▶ [INFORMATION PROVIDED]:
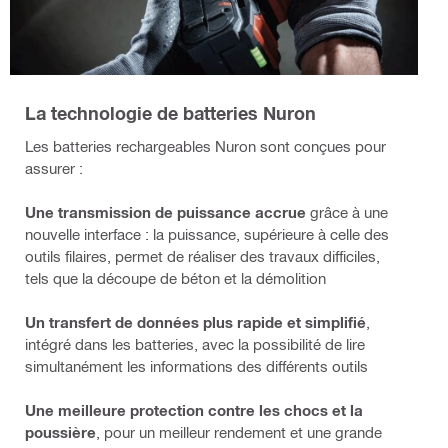
La technologie de batteries Nuron
Les batteries rechargeables Nuron sont conçues pour
assurer :
Une transmission de puissance accrue
grâce à une
nouvelle interface : la puissance, supérieure à celle des
outils filaires, permet de réaliser des travaux difficiles,
tels que la découpe de béton et la démolition
Un transfert de données plus rapide et simplifié
,
intégré dans les batteries, avec la possibilité de lire
simultanément les informations des différents outils
Une meilleure protection contre les chocs et la
poussière
, pour un meilleur rendement et une grande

▶ [TASK STATEMENT]:
All lines from the start of the entries above through the line containing "tels que la découpe de béton et la démolition" must be transcribed exactly, both ends included, and no picture may be copied.

▶ [SOLUTION FOR THIS TASK]:
La technologie de batteries Nuron
Les batteries rechargeables Nuron sont conçues pour
assurer :
Une transmission de puissance accrue
grâce à une
nouvelle interface : la puissance, supérieure à celle des
outils filaires, permet de réaliser des travaux difficiles,
tels que la découpe de béton et la démolition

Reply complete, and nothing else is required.